We Are Stuck in a Currency Doom Loop

We Are Stuck in a Currency Doom Loop

Financial Times — Currencies
Financial Times — CurrenciesApr 13, 2026

Why It Matters

A currency doom loop can cripple growth, raise debt risks and deter investment, making it a critical concern for policymakers and global investors alike.

Key Takeaways

  • Currency doom loops trap economies in persistent inflation cycles
  • Weak monetary policy can trigger spiraling exchange rate losses
  • Policy coordination essential to break self‑reinforcing depreciation
  • Emerging markets face heightened vulnerability to capital flight

Pulse Analysis

A currency doom loop describes a vicious cycle where a falling exchange rate fuels inflation, which in turn forces central banks to raise rates, further pressuring the currency. The feedback loop often begins with a loss of confidence—whether due to political instability, fiscal deficits or external shocks—prompting investors to pull capital. As foreign currency outflows rise, the domestic currency weakens, making imports more expensive and pushing consumer prices higher. This dynamic is especially acute in economies with high external debt denominated in foreign currencies, because debt servicing costs surge as the local currency depreciates.

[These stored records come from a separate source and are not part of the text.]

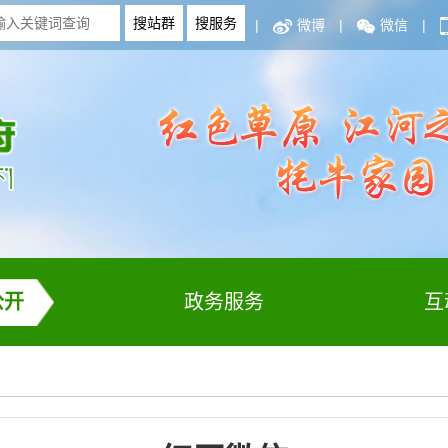
|
微博
|
微信
|
公开
政务服务
互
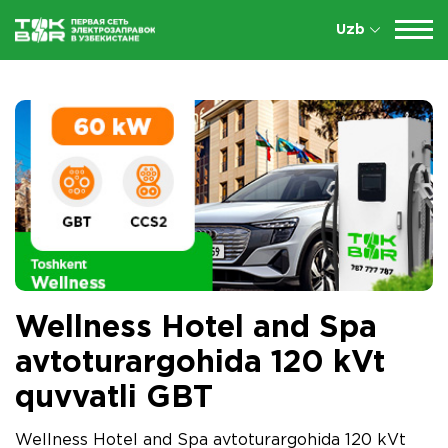
Uzb
Wellness Hotel and Spa
avtoturargohida 120 kVt
quvvatli GBT
Wellness Hotel and Spa avtoturargohida 120 kVt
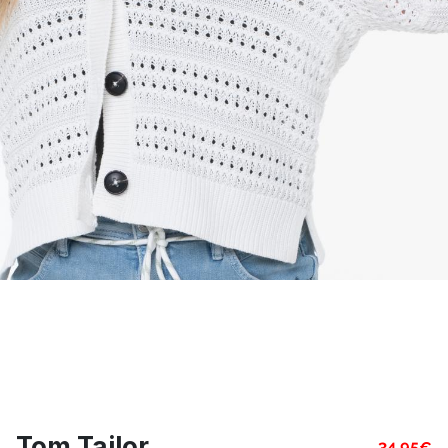
Tom Tailor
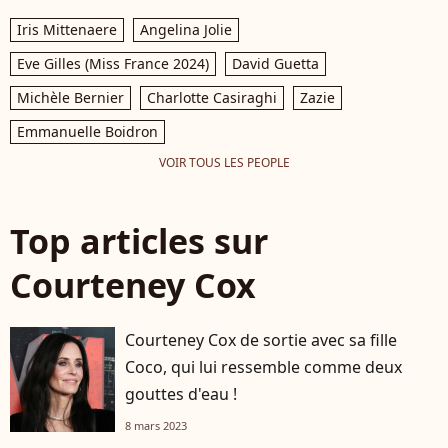
Iris Mittenaere
Angelina Jolie
Eve Gilles (Miss France 2024)
David Guetta
Michèle Bernier
Charlotte Casiraghi
Zazie
Emmanuelle Boidron
VOIR TOUS LES PEOPLE
Top articles sur
Courteney Cox
Courteney Cox de sortie avec sa fille
Coco, qui lui ressemble comme deux
gouttes d'eau !
8 mars 2023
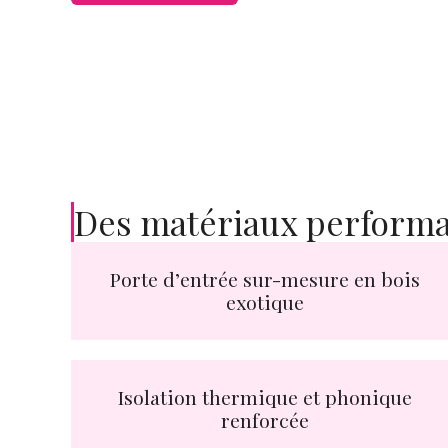
Des matériaux performa
Porte d’entrée sur-mesure en bois
exotique
Isolation thermique et phonique
renforcée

Recent examples illustrate the loop's potency. Turkey’s lira has slumped repeatedly since 2021, driven by unorthodox monetary policy and political interference, leading to double‑digit inflation and a surge in borrowing costs. Argentina faces a similar spiral, where chronic fiscal deficits and a lack of credible policy reforms have eroded peso stability, prompting capital flight and a steep rise in inflation. Both cases show how a loss of credibility can quickly translate into a self‑fulfilling prophecy of currency decline, higher inflation, and tighter financial conditions.

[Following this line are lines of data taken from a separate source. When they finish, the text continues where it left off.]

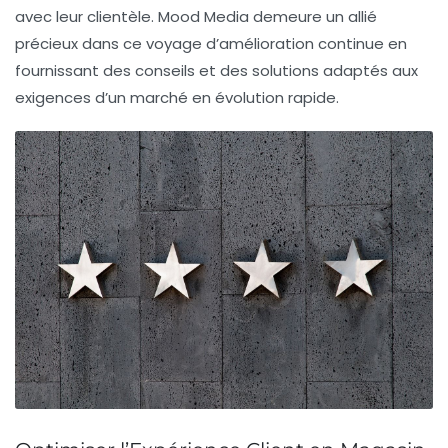
avec leur clientèle. Mood Media demeure un allié
précieux dans ce voyage d’amélioration continue en
fournissant des conseils et des solutions adaptés aux
exigences d’un marché en évolution rapide.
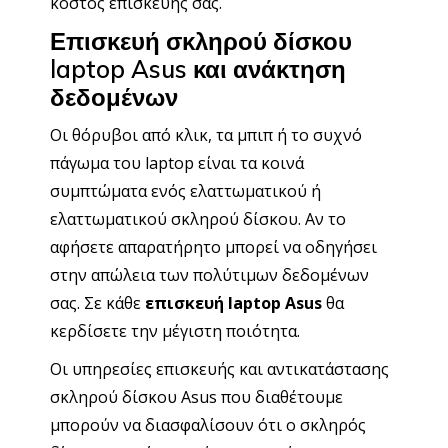
κόστος επισκευής σας.
Επισκευή σκληρού δίσκου
laptop Asus και ανάκτηση
δεδομένων
Οι θόρυβοι από κλικ, τα μπιπ ή το συχνό
πάγωμα του laptop είναι τα κοινά
συμπτώματα ενός ελαττωματικού ή
ελαττωματικού σκληρού δίσκου. Αν το
αφήσετε απαρατήρητο μπορεί να οδηγήσει
στην απώλεια των πολύτιμων δεδομένων
σας. Σε κάθε
επισκευή laptop Asus
θα
κερδίσετε την μέγιστη ποιότητα.
Οι υπηρεσίες επισκευής και αντικατάστασης
σκληρού δίσκου Asus που διαθέτουμε
μπορούν να διασφαλίσουν ότι ο σκληρός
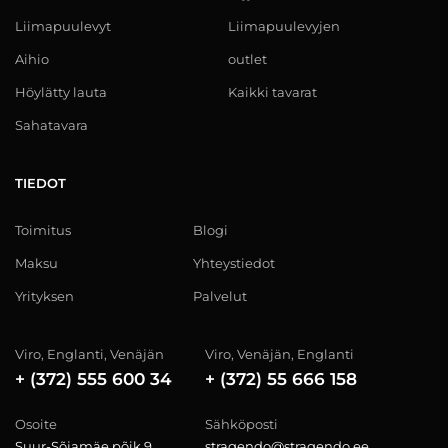
Liimapuulevyt
Liimapuulevyjen
Aihio
outlet
Höylätty lauta
Kaikki tavarat
Sahatavara
TIEDOT
Toimitus
Blogi
Maksu
Yhteystiedot
Yrityksen
Palvelut
Viro, Englanti, Venäjän
Viro, Venäjän, Englanti
+ (372) 555 600 34
+ (372) 55 666 158
Osoite
Sähköposti
Suur-Sõjamäe põik 9,
stragendo@stragendo.ee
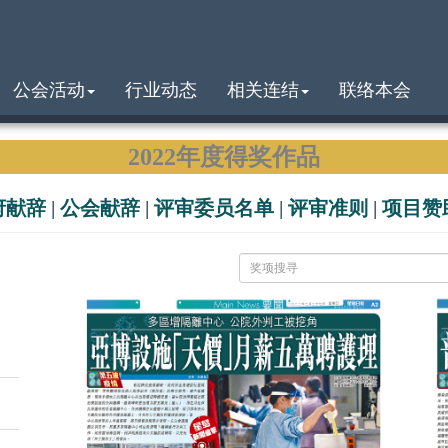
公会活动
行业动态
相关连结
联络本会
2022年度得奖作品
府献辞
|
公会献辞
|
评审委员名单
|
评审准则
|
项目赞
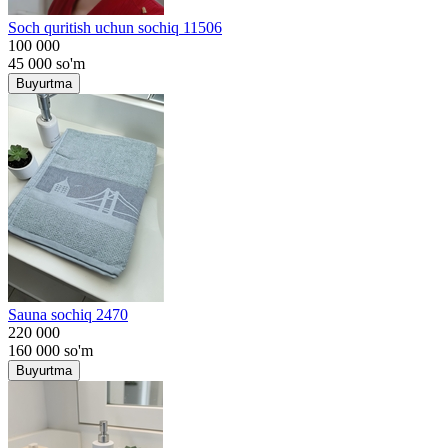
Soch quritish uchun sochiq 11506
100 000
45 000
so'm
Buyurtma
Sauna sochiq 2470
220 000
160 000
so'm
Buyurtma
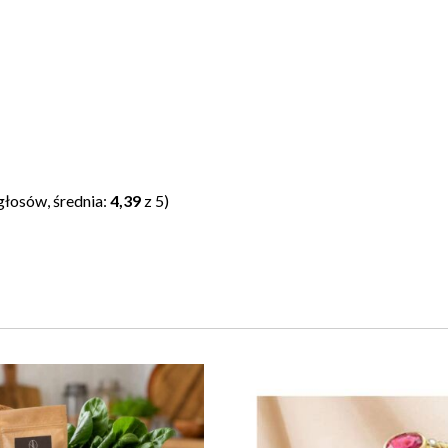
głosów, średnia:
4,39
z 5)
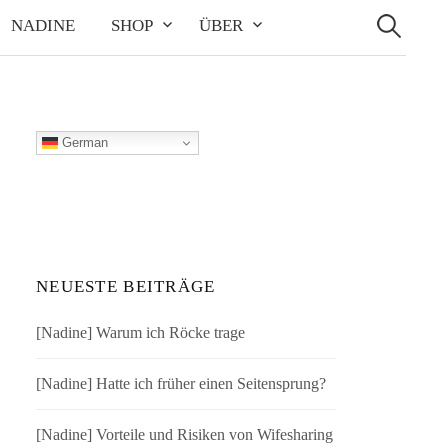
Suchen
nach:
NADINE
SHOP
ÜBER
German
NEUESTE BEITRÄGE
[Nadine] Warum ich Röcke trage
[Nadine] Hatte ich früher einen Seitensprung?
[Nadine] Vorteile und Risiken von Wifesharing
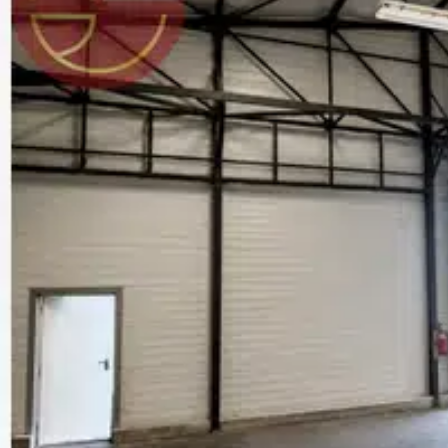
zones d'activités environnantes.
Ce bien s'adresse à un exploitant souhaitant s'implanter rapidem
potentiel commercial dans le domaine du sport et du bien-être, av
bassin de clientèle.
Le visuel présenté est une illustration d'ambiance non contractue
bien proposé. Les honoraires d'agence sont à la charge du locatai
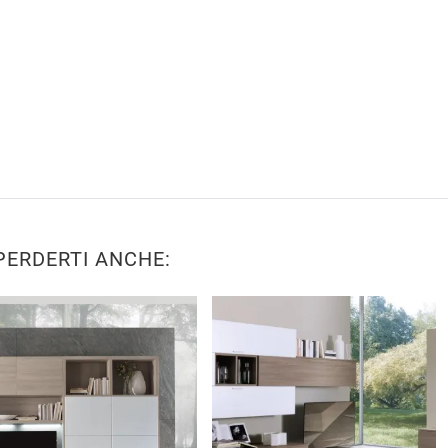
PERDERTI ANCHE:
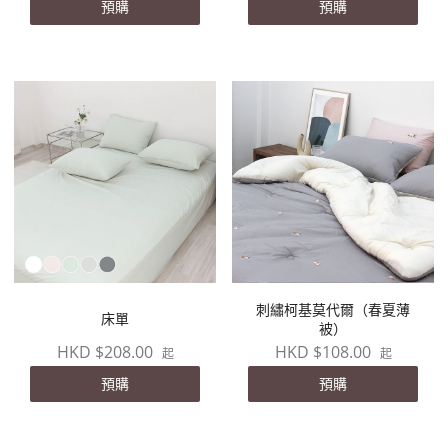
預購
預購
刺繡柯基莫代爾（春夏薄
床單
被）
HKD $208.00
HKD $108.00
起
起
預購
預購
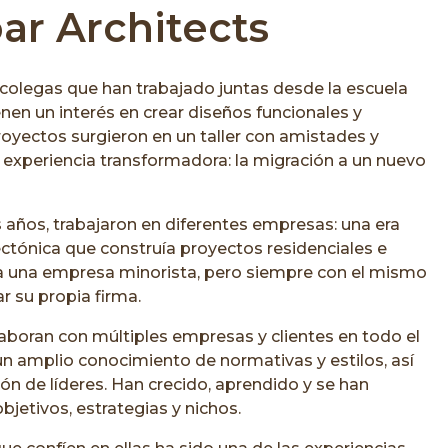
r Architects
colegas que han trabajado juntas desde la escuela
nen un interés en crear diseños funcionales y
royectos surgieron en un taller con amistades y
a experiencia transformadora: la migración a un nuevo
 años, trabajaron en diferentes empresas: una era
ctónica que construía proyectos residenciales e
 era una empresa minorista, pero siempre con el mismo
r su propia firma.
boran con múltiples empresas y clientes en todo el
n amplio conocimiento de normativas y estilos, así
n de líderes. Han crecido, aprendido y se han
jetivos, estrategias y nichos.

Breaking out of a currency doom loop requires a credible policy mix. Central banks must commit to clear inflation‑targeting frameworks while allowing enough flexibility to support growth. Simultaneously, governments need to tighten fiscal balances, reduce reliance on external borrowing, and implement structural reforms that boost productivity. International cooperation, such as swap lines or coordinated stimulus, can also help restore confidence. For investors, monitoring the health of a country's policy credibility and external debt profile is essential to gauge the risk of entering a currency doom loop.